WHAT TO WORK ON: Everything from the line with "Find the location" to the line with "Locate an element on the screen." in the listing below, both lines included, needs to be copied exactly, apart from the pictures.

ENTRIES PROVIDED:
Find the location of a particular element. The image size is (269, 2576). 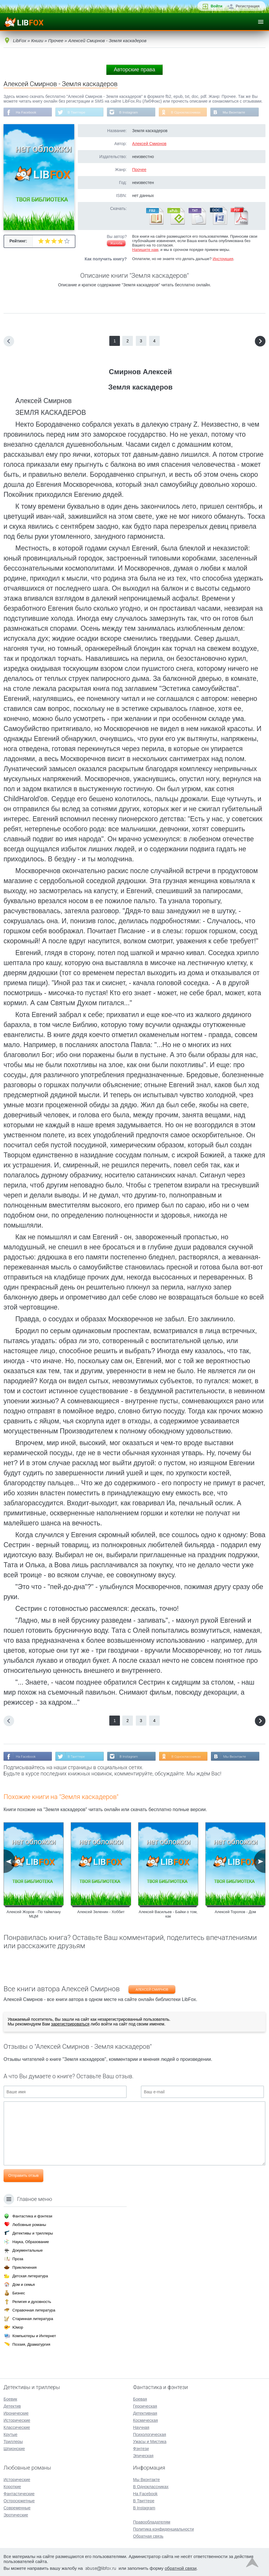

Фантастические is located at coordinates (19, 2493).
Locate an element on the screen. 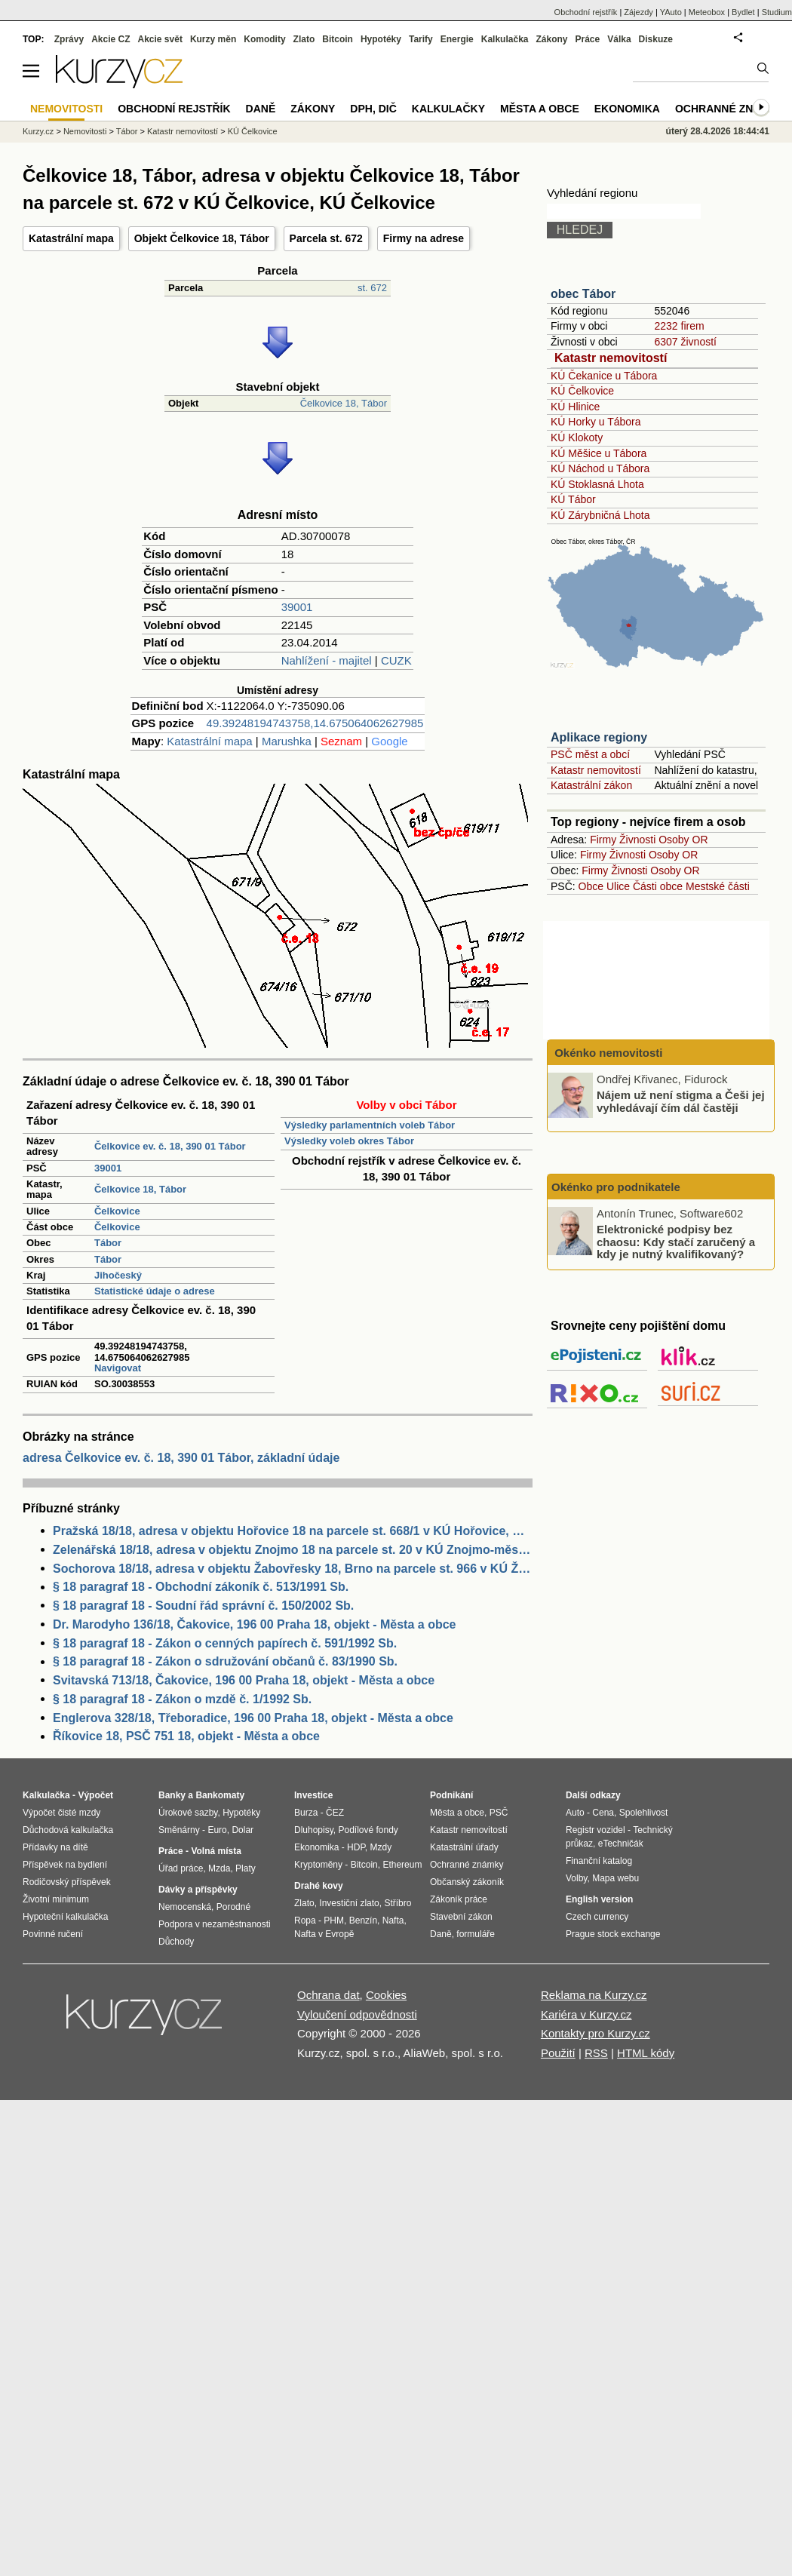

==

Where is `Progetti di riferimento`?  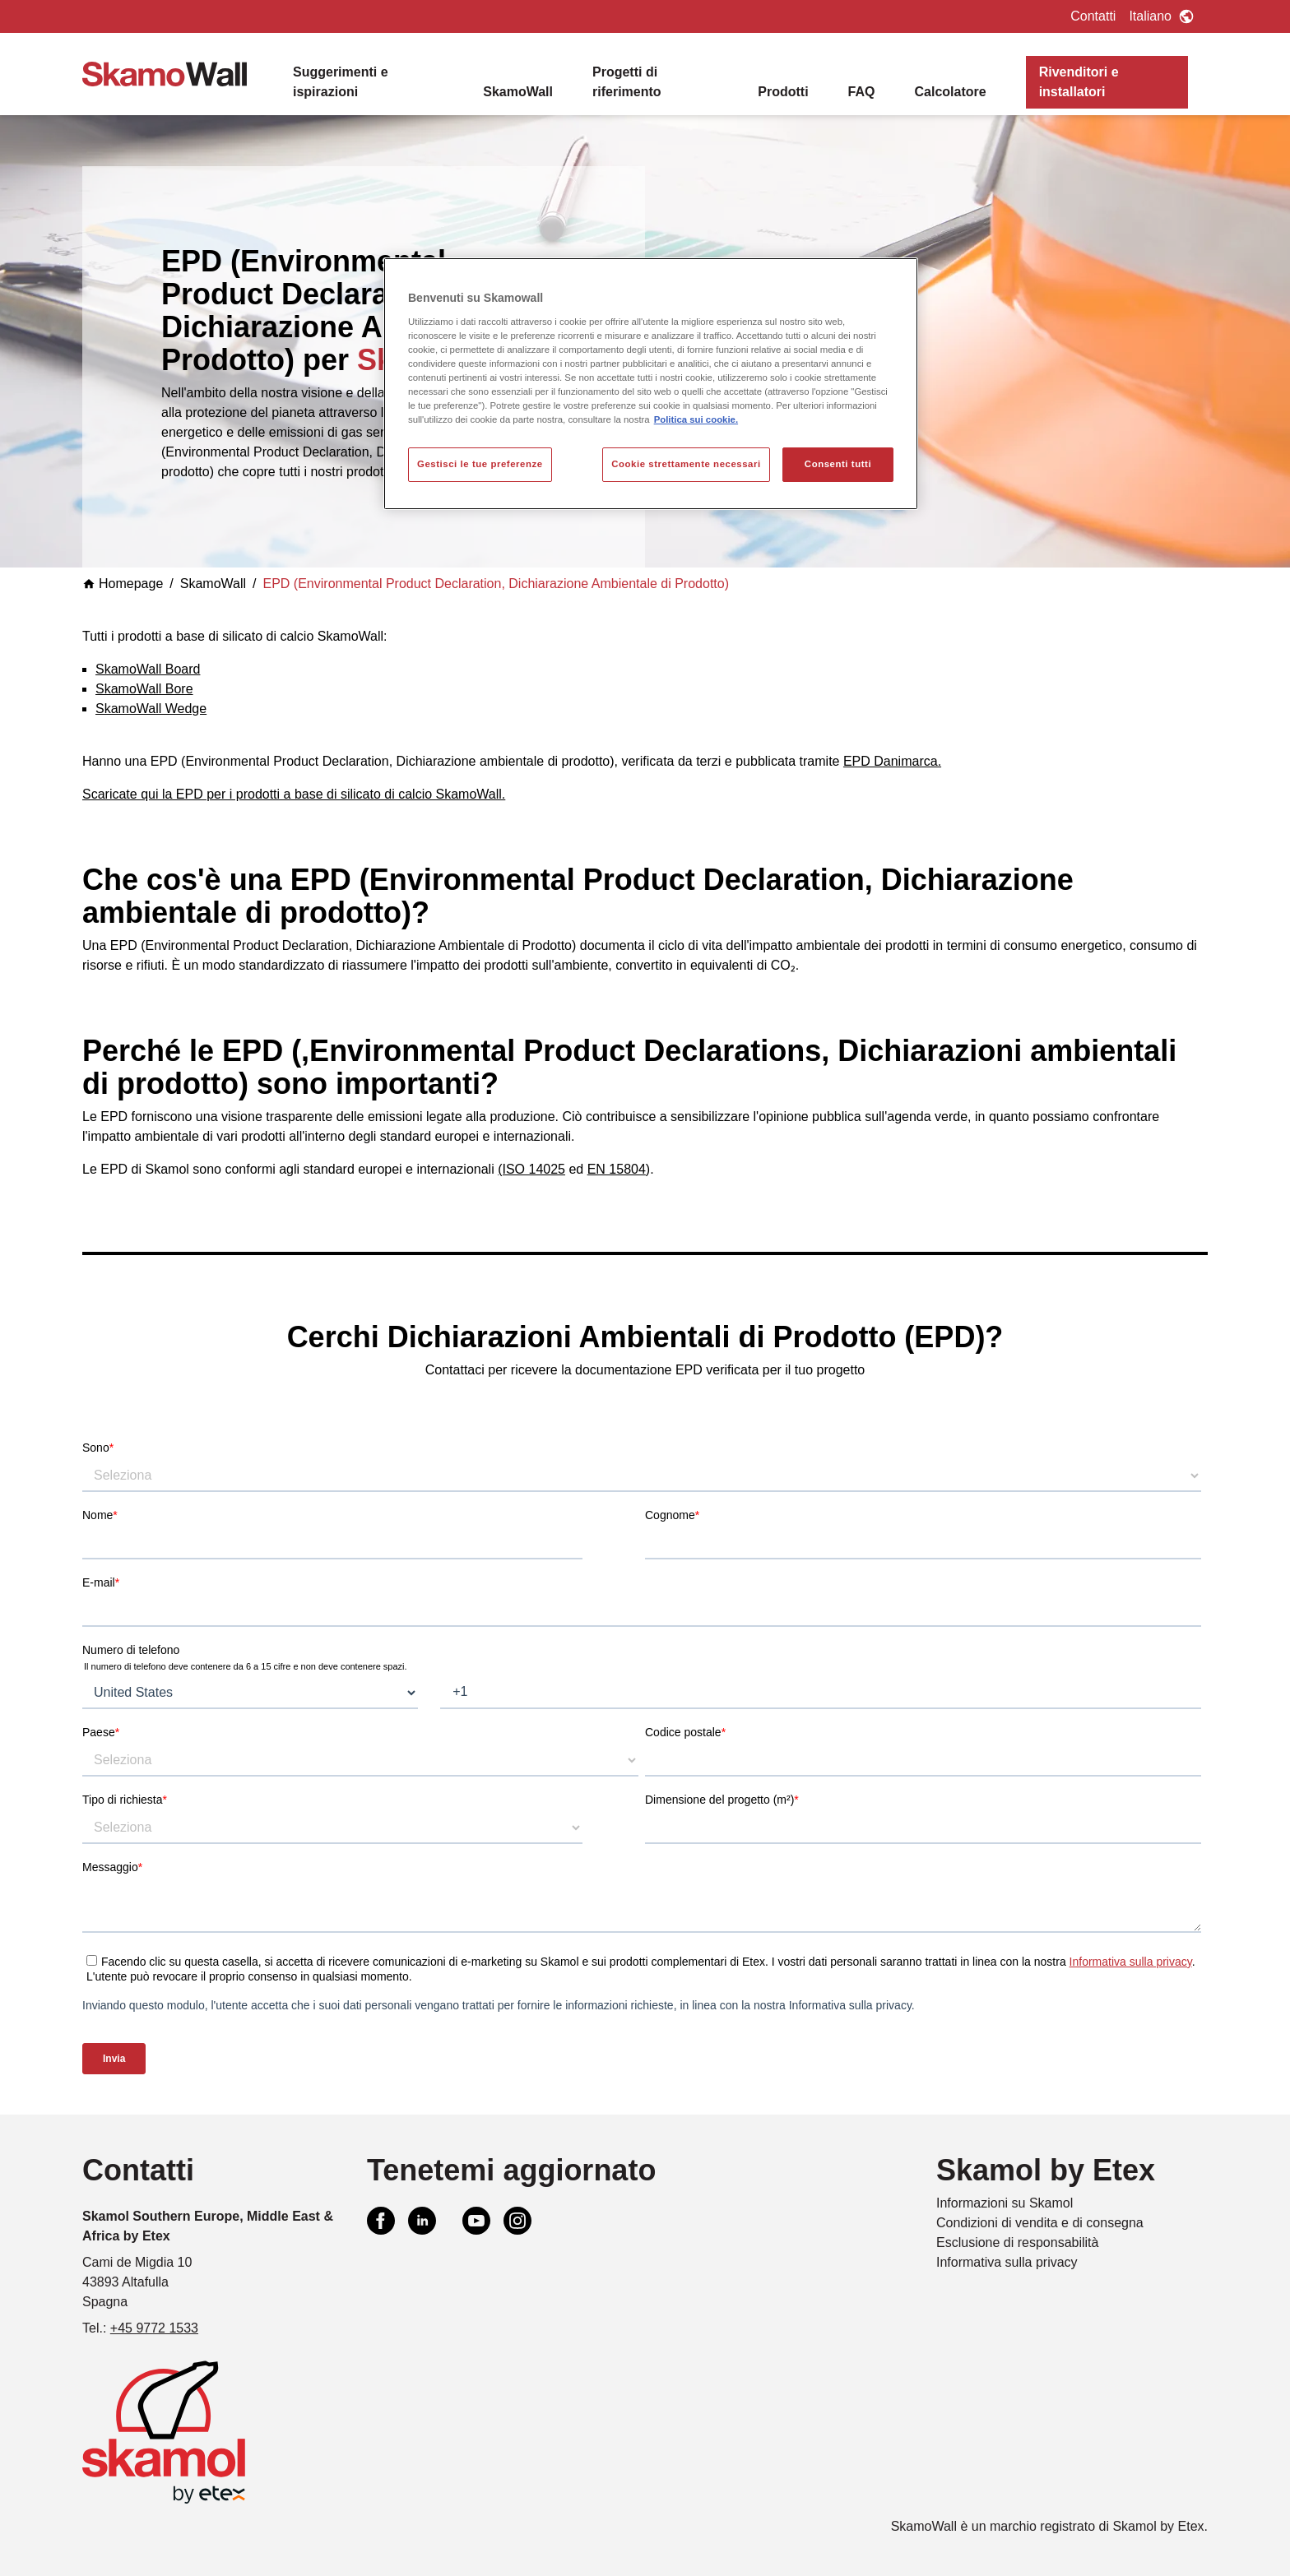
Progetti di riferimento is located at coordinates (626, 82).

REPLY:
Find the location of a particular element. The image size is (269, 2576). 

Фантастические is located at coordinates (19, 2493).
Locate an element on the screen. 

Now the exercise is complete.